In this installment, Don Pietro focuses further on the origins of the concept of ‘Religious Liberty’ which has wormed its way into the Church and minds and hearts of countless Catholics, contradicting centuries of Church teaching. We shall see in more detail how this notion of religious liberty reflects the concepts of the American Constitution and the French Revolution’s ‘Declaration on the Rights of Man’, emanating from the Freemasonic ideals and philosophy of the likes of Jean-Jacque Rousseau, an opposer of the order of natural morality, and one who believed in the concept of ‘The Sovereign People’ and their right to ‘self-determination.’ Don Pietro emphasizes that the Council’s obsession about religious liberty contradicts centuries of papal documents in which they denounce it as: ‘insanity’; ‘a monstrous error’; ‘most pernicious to the Catholic Church and the salvation of souls’; ‘the liberty of perdition’ ; ‘the pest of indifference’ ; ‘a public crime’ ; and ‘atheism, however it may differ in name’ (See the sources for these quotes in the footnotes of this installment).
F.R.
THE COUNCIL AND THE ECLIPSE OF GOD
by
Don
Pietro Leone
PART XVI
Part 2 of Chapter 4 on Religious Liberty
4. The Right to Propagate Error
i) ‘… within due limits, no men are forced to
act against their convictions nor are any persons to be restrained from acting
in accordance with their convictions in religious matters in private or public,
alone or in association with others’ (DH 2);
ii)
‘… to deny the free exercise of religion
in society, when the just requirements of public order are observed, is to do
an injustice to the human person and to the very order established by God for
human beings’ (DH 3);
iii)
‘… if it [the civil authority] presumes
to control or restrict religious activity it must be judged to have exceeded
the limits of its power’ (DH 3);
iv)
‘… provided the just requirements of
public order are not violated, these groups [religious communities]… must be
allowed to honor the supreme Godhead (supremum
numen) in public worship, help their members to practice their religion and
strengthen them with religious instruction, and promote institutions in which
members may work together to organize their own lives according to their
religious principles… [they have] the right… not to be prevented from freely
demonstrating the special value of their teaching for the organization of
society and the inspiration of human activity in general’ (DH 4).
These
texts declare that religious groups are not to be prevented from practicing
their religion in public, as long as public order is not violated.
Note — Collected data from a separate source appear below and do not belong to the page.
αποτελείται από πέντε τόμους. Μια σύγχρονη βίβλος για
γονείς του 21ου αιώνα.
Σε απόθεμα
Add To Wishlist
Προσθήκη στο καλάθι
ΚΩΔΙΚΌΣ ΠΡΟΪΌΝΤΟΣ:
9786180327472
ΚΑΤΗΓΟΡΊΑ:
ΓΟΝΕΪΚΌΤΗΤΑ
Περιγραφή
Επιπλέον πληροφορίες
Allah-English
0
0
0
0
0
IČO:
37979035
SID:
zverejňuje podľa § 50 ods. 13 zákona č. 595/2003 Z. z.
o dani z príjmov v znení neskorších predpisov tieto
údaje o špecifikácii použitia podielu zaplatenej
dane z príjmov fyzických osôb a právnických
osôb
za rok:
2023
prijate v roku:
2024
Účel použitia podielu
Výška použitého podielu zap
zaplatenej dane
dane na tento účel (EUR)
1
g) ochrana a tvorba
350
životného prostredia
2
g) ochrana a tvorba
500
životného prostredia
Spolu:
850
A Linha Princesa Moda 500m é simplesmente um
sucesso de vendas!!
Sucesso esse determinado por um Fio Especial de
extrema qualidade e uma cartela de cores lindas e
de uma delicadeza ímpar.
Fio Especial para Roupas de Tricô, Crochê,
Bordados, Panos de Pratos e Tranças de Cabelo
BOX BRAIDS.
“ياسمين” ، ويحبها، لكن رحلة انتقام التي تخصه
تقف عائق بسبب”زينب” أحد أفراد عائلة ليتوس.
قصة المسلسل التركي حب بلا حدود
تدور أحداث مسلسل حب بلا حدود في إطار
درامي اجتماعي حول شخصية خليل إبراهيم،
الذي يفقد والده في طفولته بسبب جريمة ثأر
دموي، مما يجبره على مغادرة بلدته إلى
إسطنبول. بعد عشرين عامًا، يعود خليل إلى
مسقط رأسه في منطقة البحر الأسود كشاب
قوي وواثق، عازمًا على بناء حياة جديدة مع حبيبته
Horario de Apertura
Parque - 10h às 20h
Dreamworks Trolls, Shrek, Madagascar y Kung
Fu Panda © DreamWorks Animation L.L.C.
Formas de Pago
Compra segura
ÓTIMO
This
teaching corresponds to that condemned in the encyclical Quanta Cura as follows: ‘The best condition of human society is
that wherein no duty is recognized by the Government of correcting, by enacting
penalties, the violators of the Catholic religion, except when the maintenance
of the public peace requires it.’ The encyclical describes the proposition as
‘contrary to the teaching of the Holy Scriptures, of the Church, and of the
Holy Fathers’ and adds: ‘From this totally false notion of social government
they fear not to uphold… the insanity [1],
namely: “that the liberty of conscience and of worship is the peculiar (or
inalienable) right of every man, which should be proclaimed by law, and that
citizens have the right to all kinds of liberty...[including the freedom of
speech].” ’
Quanta Cura
rightly makes a connection between ‘not being prevented’ from violating the
Catholic religion and the liberty of worship. In the language of Dignitatis Humanae, we might express the
thought as follows: not to be prevented from practicing the religion of one’s
choice is equivalent to the freedom to do so (is equivalent, in other words, to
religious liberty). The reason for this is that the meaning of the term
‘freedom’ is nothing other than the concept of ‘not being prevented’, or of not
being impeded, from doing that thing. Furthermore, the right to religious
liberty in effect amounts to the right to error, in that the Catholic Religion
is the one true religion, so that giving some-one the right to choose another
religion is in effect giving him the right to error.
Religious
liberty, the belief that the State must accord equal freedom to truth and
error, has been condemned frequently and forcefully by the Popes [2],
for the Church teaches that the State should indeed repress falsehood and evil:
In the words of Pope Leo XIII: ‘Men have a right freely and prudently to
propagate throughout the State what things soever are true and honorable… but
lying opinions, than which no mental plague is greater, and vices which corrupt
the heart and moral life, should be diligently repressed by public authority,
lest they insidiously work the ruin of the State’ [3].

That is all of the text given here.